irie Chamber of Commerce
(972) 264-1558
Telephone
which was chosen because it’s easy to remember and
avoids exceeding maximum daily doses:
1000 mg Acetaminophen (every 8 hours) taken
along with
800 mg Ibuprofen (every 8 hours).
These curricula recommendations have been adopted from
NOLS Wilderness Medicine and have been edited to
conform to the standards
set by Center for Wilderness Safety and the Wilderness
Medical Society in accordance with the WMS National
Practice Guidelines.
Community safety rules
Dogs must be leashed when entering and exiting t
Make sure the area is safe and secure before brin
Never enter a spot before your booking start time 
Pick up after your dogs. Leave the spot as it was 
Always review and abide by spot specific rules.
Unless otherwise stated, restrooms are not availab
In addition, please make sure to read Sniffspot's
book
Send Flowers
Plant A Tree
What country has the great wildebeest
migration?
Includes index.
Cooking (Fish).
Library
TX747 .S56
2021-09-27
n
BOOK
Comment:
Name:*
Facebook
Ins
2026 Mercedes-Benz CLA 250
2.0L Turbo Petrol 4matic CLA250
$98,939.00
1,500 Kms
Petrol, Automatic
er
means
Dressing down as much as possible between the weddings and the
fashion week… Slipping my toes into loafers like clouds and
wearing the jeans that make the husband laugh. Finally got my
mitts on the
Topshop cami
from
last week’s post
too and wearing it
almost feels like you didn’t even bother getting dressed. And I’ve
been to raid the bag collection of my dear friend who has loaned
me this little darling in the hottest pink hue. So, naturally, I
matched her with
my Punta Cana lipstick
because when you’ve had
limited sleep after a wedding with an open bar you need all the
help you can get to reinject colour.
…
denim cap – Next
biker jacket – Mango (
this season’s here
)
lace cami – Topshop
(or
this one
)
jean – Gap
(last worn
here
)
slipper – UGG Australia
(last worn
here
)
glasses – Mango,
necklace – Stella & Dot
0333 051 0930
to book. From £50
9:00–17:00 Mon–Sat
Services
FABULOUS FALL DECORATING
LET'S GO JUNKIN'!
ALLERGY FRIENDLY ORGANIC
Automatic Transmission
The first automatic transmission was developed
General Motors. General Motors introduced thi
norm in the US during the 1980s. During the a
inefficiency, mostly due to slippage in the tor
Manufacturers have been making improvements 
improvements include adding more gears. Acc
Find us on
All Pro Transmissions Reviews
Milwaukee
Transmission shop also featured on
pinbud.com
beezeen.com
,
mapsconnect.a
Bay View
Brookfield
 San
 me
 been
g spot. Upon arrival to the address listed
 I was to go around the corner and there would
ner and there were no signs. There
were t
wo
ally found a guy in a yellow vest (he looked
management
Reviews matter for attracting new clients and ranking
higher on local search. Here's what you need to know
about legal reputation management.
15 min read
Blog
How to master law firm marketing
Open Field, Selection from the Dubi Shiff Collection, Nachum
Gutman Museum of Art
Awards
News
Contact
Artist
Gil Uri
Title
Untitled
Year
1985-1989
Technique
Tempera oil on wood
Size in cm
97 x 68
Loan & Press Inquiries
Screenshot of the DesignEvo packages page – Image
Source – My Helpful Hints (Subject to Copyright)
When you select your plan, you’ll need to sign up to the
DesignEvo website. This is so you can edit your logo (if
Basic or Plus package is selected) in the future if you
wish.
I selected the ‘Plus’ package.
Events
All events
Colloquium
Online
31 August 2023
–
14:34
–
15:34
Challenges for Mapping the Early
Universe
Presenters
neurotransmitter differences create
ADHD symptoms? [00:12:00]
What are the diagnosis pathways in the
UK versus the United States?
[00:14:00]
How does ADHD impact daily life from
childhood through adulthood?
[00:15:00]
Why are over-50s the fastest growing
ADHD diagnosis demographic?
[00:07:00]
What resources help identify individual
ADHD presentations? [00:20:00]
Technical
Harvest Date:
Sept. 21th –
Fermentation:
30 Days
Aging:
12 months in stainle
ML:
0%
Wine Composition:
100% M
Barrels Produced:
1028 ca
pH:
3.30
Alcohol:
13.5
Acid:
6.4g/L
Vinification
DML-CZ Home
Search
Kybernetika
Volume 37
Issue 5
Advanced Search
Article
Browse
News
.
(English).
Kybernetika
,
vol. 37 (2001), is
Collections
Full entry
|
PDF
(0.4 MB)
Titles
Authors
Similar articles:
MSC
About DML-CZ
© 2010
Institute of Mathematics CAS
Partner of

WHAT IS BEING ASKED ▸ The reply should hold only the lines of the listing above starting at the line containing "g spot. Upon arrival to the address listed" and ending at the line containing "How to master law firm marketing", exactly as written.

RESULT ▸
g spot. Upon arrival to the address listed
 I was to go around the corner and there would
ner and there were no signs. There
were t
wo
ally found a guy in a yellow vest (he looked
management
Reviews matter for attracting new clients and ranking
higher on local search. Here's what you need to know
about legal reputation management.
15 min read
Blog
How to master law firm marketing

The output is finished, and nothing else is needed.